PMCID: PMC2859698  PMID: 19504740
gene knockout; methyltransferase; ribose 2′-O-methylation; SL RNA; spliced leader; trans-splicing
9.  Histone acetylations mark origins of polycistronic transcription in Leishmania major 
BMC Genomics  2009;10:152.
Background
Many components of the RNA polymerase II transcription machinery have been identified in kinetoplastid protozoa, but they diverge substantially from other eukaryotes. Furthermore, protein-coding genes in these organisms lack individual transcriptional regulation, since they are transcribed as long polycistronic units. The transcription initiation sites are assumed to lie within the 'divergent strand-switch' regions at the junction between opposing polycistronic gene clusters. However, the mechanism by which Kinetoplastidae initiate transcription is unclear, and promoter sequences are undefined.
Results
The chromosomal location of TATA-binding protein (TBP or TRF4), Small Nuclear Activating Protein complex (SNAP50), and H3 histones were assessed in Leishmania major using microarrays hybridized with DNA obtained through chromatin immunoprecipitation (ChIP-chip).
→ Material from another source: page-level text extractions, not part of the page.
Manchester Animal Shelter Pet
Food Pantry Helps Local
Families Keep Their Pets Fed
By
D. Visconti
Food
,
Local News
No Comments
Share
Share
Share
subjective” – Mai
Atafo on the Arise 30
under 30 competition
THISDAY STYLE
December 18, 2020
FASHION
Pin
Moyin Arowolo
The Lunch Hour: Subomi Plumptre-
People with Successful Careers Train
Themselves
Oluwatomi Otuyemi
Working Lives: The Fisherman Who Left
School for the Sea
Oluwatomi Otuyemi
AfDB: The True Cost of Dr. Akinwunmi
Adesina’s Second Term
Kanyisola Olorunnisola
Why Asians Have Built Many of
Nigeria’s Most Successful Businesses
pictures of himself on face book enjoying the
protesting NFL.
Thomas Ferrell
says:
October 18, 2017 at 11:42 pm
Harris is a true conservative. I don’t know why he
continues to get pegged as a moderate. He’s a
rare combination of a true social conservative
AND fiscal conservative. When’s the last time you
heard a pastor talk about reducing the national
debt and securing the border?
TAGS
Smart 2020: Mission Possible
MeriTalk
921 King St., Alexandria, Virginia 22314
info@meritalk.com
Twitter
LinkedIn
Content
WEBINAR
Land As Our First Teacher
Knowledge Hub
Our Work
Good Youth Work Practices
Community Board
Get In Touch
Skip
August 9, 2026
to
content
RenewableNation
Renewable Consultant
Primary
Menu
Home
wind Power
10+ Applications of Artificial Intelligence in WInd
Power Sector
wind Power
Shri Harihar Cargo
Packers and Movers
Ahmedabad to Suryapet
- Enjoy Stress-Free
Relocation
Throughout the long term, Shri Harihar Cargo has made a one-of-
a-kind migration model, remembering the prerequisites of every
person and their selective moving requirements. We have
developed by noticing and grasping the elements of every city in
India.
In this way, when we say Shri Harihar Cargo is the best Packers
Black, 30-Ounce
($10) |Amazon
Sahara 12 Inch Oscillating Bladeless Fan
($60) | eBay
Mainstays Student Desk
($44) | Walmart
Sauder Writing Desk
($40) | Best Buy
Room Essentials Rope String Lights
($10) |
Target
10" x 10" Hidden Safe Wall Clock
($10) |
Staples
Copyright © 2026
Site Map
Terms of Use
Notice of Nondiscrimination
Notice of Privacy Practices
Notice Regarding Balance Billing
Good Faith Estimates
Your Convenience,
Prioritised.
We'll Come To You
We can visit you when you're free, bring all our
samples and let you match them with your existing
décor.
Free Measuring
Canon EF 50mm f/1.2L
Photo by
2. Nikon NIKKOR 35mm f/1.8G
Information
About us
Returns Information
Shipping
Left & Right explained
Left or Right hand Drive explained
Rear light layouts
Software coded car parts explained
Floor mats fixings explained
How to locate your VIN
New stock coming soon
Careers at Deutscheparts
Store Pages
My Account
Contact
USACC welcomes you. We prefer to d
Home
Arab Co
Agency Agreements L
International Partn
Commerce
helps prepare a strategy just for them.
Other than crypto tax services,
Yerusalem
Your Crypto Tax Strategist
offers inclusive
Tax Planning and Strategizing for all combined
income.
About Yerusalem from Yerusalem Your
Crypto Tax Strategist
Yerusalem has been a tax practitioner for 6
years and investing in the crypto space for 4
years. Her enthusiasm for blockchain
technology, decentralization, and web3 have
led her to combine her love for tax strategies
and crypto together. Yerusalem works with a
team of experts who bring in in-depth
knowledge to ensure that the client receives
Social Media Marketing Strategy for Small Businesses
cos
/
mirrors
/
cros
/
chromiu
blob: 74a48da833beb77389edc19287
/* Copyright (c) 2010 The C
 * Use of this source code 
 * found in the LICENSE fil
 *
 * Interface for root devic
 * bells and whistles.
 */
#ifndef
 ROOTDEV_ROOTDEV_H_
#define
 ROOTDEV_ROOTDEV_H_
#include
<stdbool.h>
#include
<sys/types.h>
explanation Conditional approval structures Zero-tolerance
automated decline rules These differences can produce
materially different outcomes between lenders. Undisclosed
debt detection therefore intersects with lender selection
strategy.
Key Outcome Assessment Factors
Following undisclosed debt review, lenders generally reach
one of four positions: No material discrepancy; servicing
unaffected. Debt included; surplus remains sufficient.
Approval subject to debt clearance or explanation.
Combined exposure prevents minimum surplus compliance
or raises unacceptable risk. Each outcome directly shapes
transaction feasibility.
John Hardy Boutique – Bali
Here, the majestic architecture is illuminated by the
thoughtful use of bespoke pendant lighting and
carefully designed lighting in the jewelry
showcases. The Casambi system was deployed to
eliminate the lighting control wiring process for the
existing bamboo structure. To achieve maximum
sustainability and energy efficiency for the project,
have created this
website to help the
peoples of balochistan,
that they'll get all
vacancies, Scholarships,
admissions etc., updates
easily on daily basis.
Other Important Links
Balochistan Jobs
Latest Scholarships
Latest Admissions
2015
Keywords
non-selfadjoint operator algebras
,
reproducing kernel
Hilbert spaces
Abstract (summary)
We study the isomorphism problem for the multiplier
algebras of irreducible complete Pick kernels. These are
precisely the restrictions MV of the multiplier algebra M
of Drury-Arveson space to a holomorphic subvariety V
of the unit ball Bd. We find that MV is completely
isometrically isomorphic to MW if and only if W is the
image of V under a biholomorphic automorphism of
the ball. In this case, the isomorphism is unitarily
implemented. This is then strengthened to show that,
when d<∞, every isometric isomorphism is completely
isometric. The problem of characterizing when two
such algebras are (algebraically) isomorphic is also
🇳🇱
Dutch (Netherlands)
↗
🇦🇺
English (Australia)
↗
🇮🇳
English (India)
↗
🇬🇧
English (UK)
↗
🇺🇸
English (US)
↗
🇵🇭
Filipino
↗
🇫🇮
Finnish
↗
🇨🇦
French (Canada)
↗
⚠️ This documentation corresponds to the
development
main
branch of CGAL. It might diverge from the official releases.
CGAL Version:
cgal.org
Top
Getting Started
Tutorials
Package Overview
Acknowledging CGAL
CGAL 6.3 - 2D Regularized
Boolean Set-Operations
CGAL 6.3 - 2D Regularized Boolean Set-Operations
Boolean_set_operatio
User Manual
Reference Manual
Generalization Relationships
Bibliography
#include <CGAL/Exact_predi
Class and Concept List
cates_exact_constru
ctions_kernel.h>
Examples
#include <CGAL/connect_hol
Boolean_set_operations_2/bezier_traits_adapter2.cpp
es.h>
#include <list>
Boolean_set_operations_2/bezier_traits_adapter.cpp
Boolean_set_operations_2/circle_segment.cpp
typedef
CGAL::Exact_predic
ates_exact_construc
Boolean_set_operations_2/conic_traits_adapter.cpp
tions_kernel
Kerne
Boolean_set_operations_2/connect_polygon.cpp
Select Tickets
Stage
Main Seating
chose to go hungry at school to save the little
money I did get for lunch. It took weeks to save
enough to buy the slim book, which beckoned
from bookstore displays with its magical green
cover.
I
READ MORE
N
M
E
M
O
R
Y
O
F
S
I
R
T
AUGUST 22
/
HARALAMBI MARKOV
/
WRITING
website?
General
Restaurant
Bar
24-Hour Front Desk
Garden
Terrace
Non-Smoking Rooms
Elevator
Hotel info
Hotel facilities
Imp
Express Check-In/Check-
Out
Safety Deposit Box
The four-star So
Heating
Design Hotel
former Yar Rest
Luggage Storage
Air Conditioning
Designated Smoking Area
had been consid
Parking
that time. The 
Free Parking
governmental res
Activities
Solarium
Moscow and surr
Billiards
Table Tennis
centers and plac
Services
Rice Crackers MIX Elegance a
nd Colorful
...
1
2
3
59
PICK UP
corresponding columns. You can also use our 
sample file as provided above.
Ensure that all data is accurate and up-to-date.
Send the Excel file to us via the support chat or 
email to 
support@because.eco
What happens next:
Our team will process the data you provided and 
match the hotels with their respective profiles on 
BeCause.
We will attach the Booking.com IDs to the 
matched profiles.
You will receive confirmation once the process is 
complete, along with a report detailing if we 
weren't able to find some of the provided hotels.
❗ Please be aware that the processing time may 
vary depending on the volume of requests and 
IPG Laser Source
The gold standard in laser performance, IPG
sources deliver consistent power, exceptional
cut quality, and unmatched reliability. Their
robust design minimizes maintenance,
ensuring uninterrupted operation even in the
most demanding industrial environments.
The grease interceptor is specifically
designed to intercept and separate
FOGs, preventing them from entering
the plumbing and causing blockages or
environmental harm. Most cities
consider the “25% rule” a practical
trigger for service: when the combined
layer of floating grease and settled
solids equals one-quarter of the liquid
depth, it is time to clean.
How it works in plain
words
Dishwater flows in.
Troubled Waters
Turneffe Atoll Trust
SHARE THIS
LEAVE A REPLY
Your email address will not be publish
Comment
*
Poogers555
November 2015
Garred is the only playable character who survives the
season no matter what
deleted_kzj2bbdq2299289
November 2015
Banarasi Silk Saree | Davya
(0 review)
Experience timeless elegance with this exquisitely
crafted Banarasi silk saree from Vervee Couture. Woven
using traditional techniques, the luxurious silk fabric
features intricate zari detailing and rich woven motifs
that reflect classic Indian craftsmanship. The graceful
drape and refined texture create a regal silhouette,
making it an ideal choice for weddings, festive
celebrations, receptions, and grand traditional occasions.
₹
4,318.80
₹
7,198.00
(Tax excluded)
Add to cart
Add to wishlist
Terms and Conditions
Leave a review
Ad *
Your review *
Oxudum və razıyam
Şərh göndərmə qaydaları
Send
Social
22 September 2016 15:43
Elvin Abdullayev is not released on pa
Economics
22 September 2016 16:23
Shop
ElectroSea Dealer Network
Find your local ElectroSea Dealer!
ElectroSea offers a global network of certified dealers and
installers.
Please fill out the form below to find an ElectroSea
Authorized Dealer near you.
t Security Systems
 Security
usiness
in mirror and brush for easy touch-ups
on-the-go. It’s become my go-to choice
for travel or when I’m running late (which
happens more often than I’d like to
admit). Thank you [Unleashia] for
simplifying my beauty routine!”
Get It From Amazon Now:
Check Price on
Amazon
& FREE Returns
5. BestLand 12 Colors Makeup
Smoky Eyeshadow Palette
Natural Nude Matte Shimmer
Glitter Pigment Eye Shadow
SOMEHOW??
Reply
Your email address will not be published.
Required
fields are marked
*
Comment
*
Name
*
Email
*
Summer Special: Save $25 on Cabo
The TBP and SNAP50 binding patterns were almost identical and high intensity peaks were associated with tRNAs and snRNAs. Only 184 peaks of acetylated H3 histone were found in the entire genome, with substantially higher intensity in rapidly-dividing cells than stationary-phase. The majority of the acetylated H3 peaks were found at divergent strand-switch regions, but some occurred at chromosome ends and within polycistronic gene clusters. Almost all these peaks were associated with lower intensity peaks of TBP/SNAP50 binding a few kilobases upstream, evidence that they represent transcription initiation sites.
Conclusion
The first genome-wide maps of DNA-binding protein occupancy in a kinetoplastid organism suggest that H3 histones at the origins of polycistronic transcription of protein-coding genes are acetylated. Global regulation of transcription initiation may be achieved by modifying the acetylation state of these origins.